3,ham,U dun say so early hor... U c already then say...
4,ham,"Nah I don't think he goes to usf, he lives aro..."


In [4]:
df_sms.shape

(5572, 2)

There are 5572 entries. 

In [5]:
df_sms.info()

<class 'pandas.core.frame.DataFrame'>
RangeIndex: 5572 entries, 0 to 5571
Data columns (total 2 columns):
label    5572 non-null object
SMS      5572 non-null object
dtypes: object(2)
memory usage: 87.1+ KB


In [6]:
df_sms.isnull().sum()

label    0
SMS      0
dtype: int64

there are no null values, so this dataset is already cleaned 

In [7]:
df_sms['label'].value_counts(normalize=True)

ham     0.865937
spam    0.134063
Name: label, dtype: float64

The distribution of non-spam(ham) and spam is biased. About 87 % of entries are ham and 13 % is spam messages. 

## Creating a training and test data set ##

We will keep 80 % of this dataset as a training data set and 20 % of it as a test data set. The test data set will be used to test accuracy of our spam filter. 

In [8]:
# randomize our dataset 
df_random = df_sms.sample(frac=1,random_state=1)

In [9]:
df_random.shape[0]*0.8

4457.6

In [10]:
# around 4457 rows are about 80% of the data set. 
training_df = df_random.iloc[:4458,:]
test_df = df_random.iloc[4458:,:]

In [11]:
# reset indices since they are meaningless
training_df.reset_index(inplace=True,drop=True)
test_df.reset_index(inplace=True,drop=True)

In [12]:
training_df['label'].value_counts(normalize=True)

ham     0.86541
spam    0.13459
Name: label, dtype: float64

In [13]:
test_df['label'].value_counts(normalize=True)

ham     0.868043
spam    0.131957
Name: label, dtype: float64

Good. The distributions of both of these data sets are close to our population's distribution. 

## Data Transformation 

We start to manipulate the training data set to make calculations easire. 

Let's begin with getting rid of non-word chracters from SMS column. They are like puctuations, exclamation mark, and so on. 

In [14]:
#getting rid of non-word characters
training_df['SMS'] =  training_df['SMS'].str.replace('\W'," ")

A value is trying to be set on a copy of a slice from a DataFrame.
Try using .loc[row_indexer,col_indexer] = value instead

See the caveats in the documentation: http://pandas.pydata.org/pandas-docs/stable/indexing.html#indexing-view-versus-copy
  from ipykernel import kernelapp as app


In [15]:
# lower all strings 
training_df['SMS'] = training_df['SMS'].str.lower()
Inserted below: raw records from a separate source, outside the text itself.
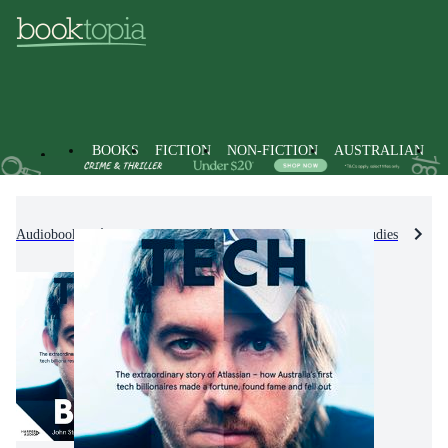
BOOKS
FICTION
NON-FICTION
AUSTRALIAN
Audiobooks
Non-Fiction
Industry & Industrial Studies
M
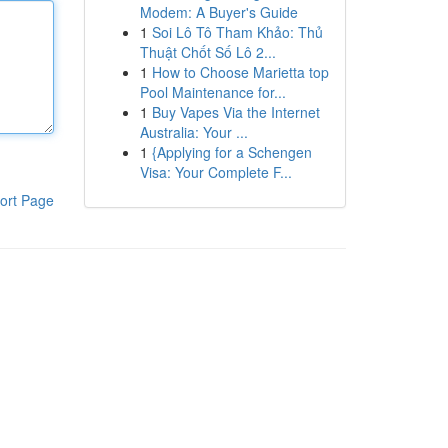
Modem: A Buyer's Guide
1
Soi Lô Tô Tham Khảo: Thủ
Thuật Chốt Số Lô 2...
1
How to Choose Marietta top
Pool Maintenance for...
1
Buy Vapes Via the Internet
Australia: Your ...
1
{Applying for a Schengen
Visa: Your Complete F...
ort Page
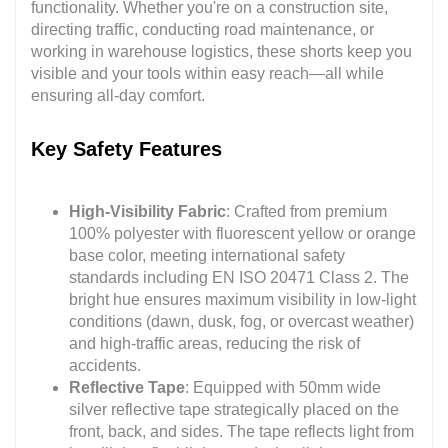
functionality. Whether you're on a construction site,
directing traffic, conducting road maintenance, or
working in warehouse logistics, these shorts keep you
visible and your tools within easy reach—all while
ensuring all-day comfort.
Key Safety Features
High-Visibility Fabric
: Crafted from premium
100% polyester with fluorescent yellow or orange
base color, meeting international safety
standards including EN ISO 20471 Class 2. The
bright hue ensures maximum visibility in low-light
conditions (dawn, dusk, fog, or overcast weather)
and high-traffic areas, reducing the risk of
accidents.
Reflective Tape
: Equipped with 50mm wide
silver reflective tape strategically placed on the
front, back, and sides. The tape reflects light from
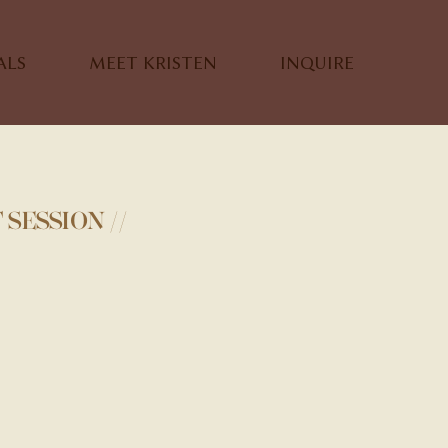
ALS
MEET KRISTEN
INQUIRE
SESSION //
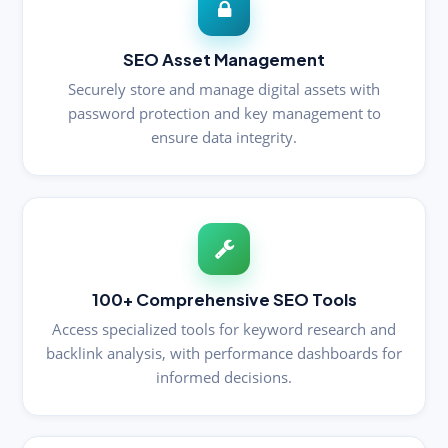
SEO Asset Management
Securely store and manage digital assets with
password protection and key management to
ensure data integrity.
100+ Comprehensive SEO Tools
Access specialized tools for keyword research and
backlink analysis, with performance dashboards for
informed decisions.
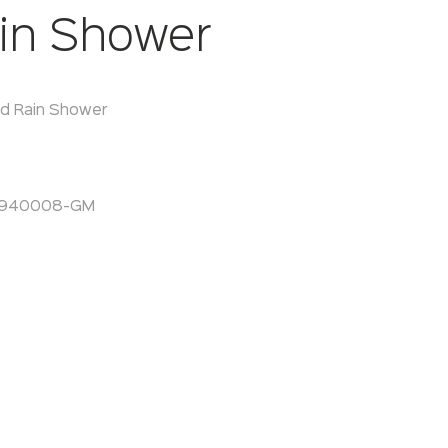
in Shower
d Rain Shower
A940008-GM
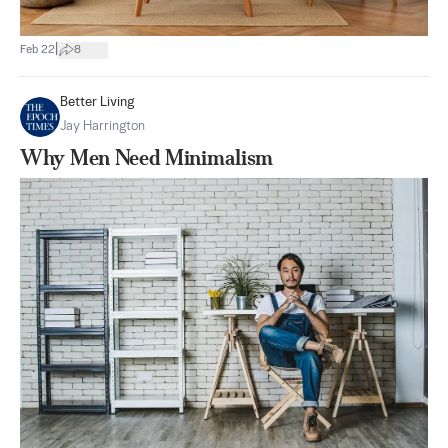
|
Feb 22
8
Better Living
Jay Harrington
Why Men Need Minimalism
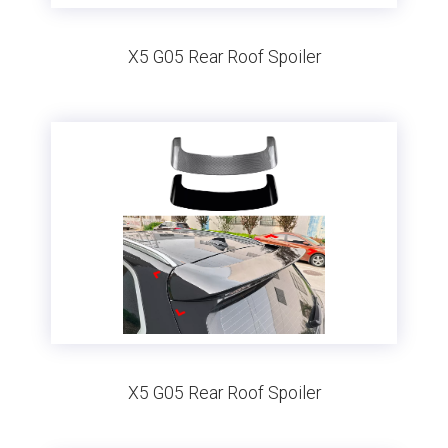
X5 G05 Rear Roof Spoiler
X5 G05 Rear Roof Spoiler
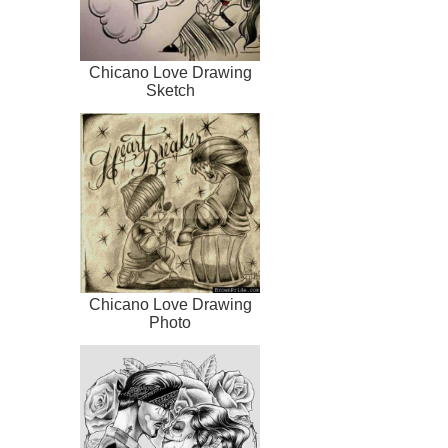
Chicano Love Drawing
Sketch
Chicano Love Drawing
Photo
A value is trying to be set on a copy of a slice from a DataFrame.
Try using .loc[row_indexer,col_indexer] = value instead

See the caveats in the documentation: http://pandas.pydata.org/pandas-docs/stable/indexing.html#indexing-view-versus-copy
  from ipykernel import kernelapp as app


In [16]:
training_df.head()

Unnamed: 0,label,SMS
0,ham,yep by the pretty sculpture
1,ham,yes princess are you going to make me moan
2,ham,welp apparently he retired
3,ham,havent
4,ham,i forgot 2 ask ü all smth there s a card on ...


From here, we will get rid of ```SMS``` column and make columns where each column represents an unique word of SMS messages we have. The columns' values represent frequency of the words for each SMS message. 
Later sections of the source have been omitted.